#### [Given records]
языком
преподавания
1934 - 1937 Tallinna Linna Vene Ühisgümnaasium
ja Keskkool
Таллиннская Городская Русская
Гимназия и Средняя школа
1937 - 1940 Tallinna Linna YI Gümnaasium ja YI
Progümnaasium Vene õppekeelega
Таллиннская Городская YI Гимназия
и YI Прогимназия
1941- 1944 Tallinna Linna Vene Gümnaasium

---

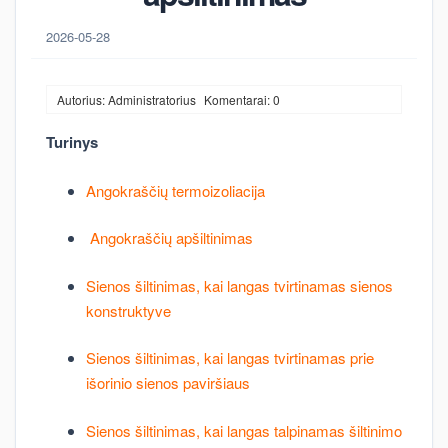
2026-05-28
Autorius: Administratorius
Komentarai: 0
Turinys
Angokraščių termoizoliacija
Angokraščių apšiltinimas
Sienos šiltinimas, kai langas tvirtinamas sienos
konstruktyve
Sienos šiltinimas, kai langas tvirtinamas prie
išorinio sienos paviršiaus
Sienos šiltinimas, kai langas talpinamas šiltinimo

#### [Requirement]
Only those lines of the entries above that run from the line containing "ja Keskkool" to the line containing "1941- 1944 Tallinna Linna Vene Gümnaasium", both included, should be transcribed exactly.

#### [Solved exercise]
ja Keskkool
Таллиннская Городская Русская
Гимназия и Средняя школа
1937 - 1940 Tallinna Linna YI Gümnaasium ja YI
Progümnaasium Vene õppekeelega
Таллиннская Городская YI Гимназия
и YI Прогимназия
1941- 1944 Tallinna Linna Vene Gümnaasium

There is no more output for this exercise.